Opinion

Turning our humdrum lives into a game

Gamification has the ability to re-energise the most mundane of tasks says Cathie McGinnCathie McGinn

One of the buzzwords that’s circling boardrooms and blogs is ‘gamification’.

It’s an acknowledgment that it’s hard to get people to care about banking or washing powder, or even emotionally potent things like films or cars.

Everything we have, we come by in a fairly undramatic way: by hard work, certainly, but generally by walking into a shop and proffering cash.

Most of us in the developed world have the luxury of boredom. When things are easy, we don’t care very deeply about them. And so we yearn for excitement.

Philosopher Bertrand Russell said: “Civilized life has altogether grown too tame and, if it is to be stable, it must provide harmless outlets for the impulses which our remote ancestors satisfied in hunting.”

What better way to do that than by constructing a world that offers a modulated experience of risk and some sort of reward?

There are examples of gamification done with flair, creating nail-biting tension, like Mini’s Getaway, where people chased a virtual Mini around Stockholm using their mobiles, competing against other wannabe car thieves.

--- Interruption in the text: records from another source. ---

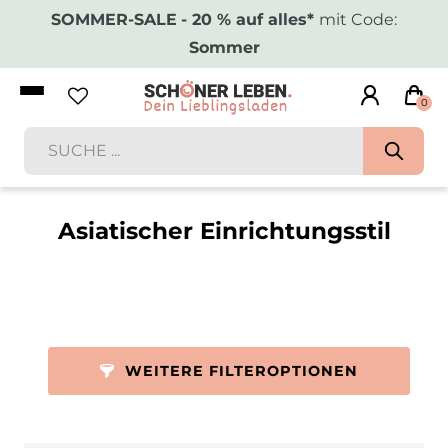
SOMMER-SALE
- 20 % auf alles*
mit Code:
Sommer
0
Asiatischer Einrichtungsstil
WEITERE FILTEROPTIONEN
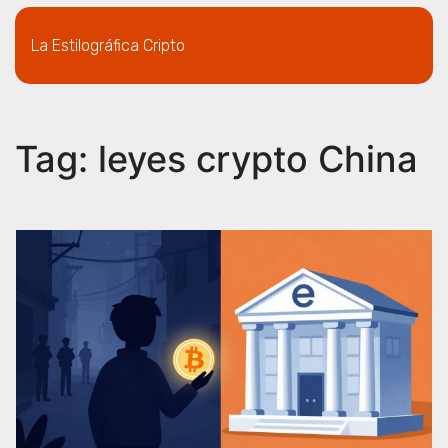
La Estilográfica Cripto
Tag: leyes crypto China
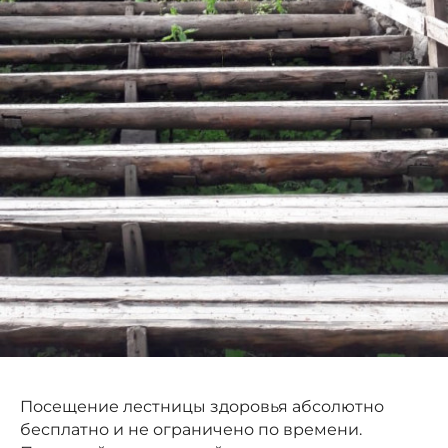
Посещение лестницы здоровья абсолютно
бесплатно и не ограничено по времени.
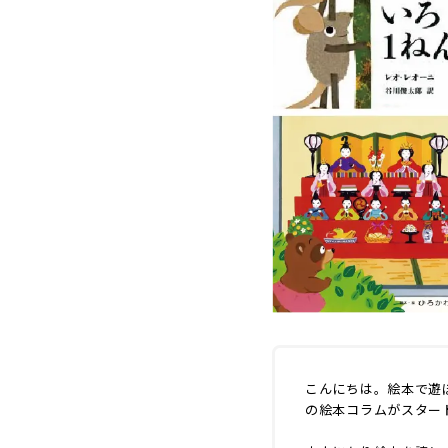
こんにちは。絵本で遊
の絵本コラムがスター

Or the Steal Banksy campaign, a game of strategy and cunning where would-be thieves pitted their wits against vigilant Art Hotel staff to make off with a valuable painting.

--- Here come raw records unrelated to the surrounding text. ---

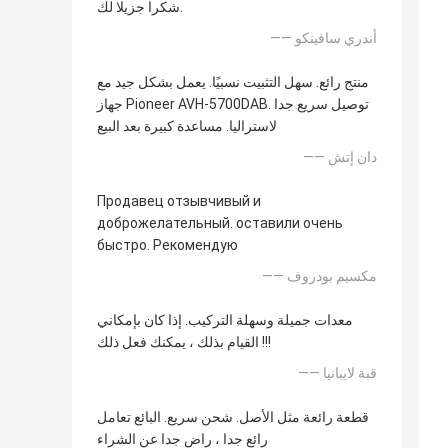
شكرا جزيلا لك.
—— أندري سافينكو
منتج رائع. سهل التثبيت نسبيًا. يعمل بشكل جيد مع
جهاز Pioneer AVH-5700DAB. توصيل سريع جدا
لاستراليا. مساعدة كبيرة بعد البيع
—— دان إتش
Продавец отзывчивый и
доброжелательный. оставили очень
быстро. Рекомендую
—— مكسيم بودروف
معدات جميلة وسهلة التركيب. إذا كان بإمكاني
القيام بذلك ، يمكنك فعل ذلك !!!
—— قبة لايبانيا
قطعة رائعة مثل الأصل. شحن سريع. البائع تعامل
رائع جدا ، راض جدا عن الشراء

Even the Weight Watchers point system or Nike’s Fuelband introduce an element of play to the  business of diet and exercise.

Where this idea starts to go awry is when people jump on to the bandwagon without understanding what gamification delivers.

The purpose is not to pretend that something is more exciting than it truly is, but to build interesting mechanics into the day-to-day.

Gamification is an escape from the mundane, creating an experience that lets us forget we’re bill paying automatons. It makes us feel the thrill of the wildness we once inhabited.

Cathie McGinn is a journalist for Encore and Mumbrella.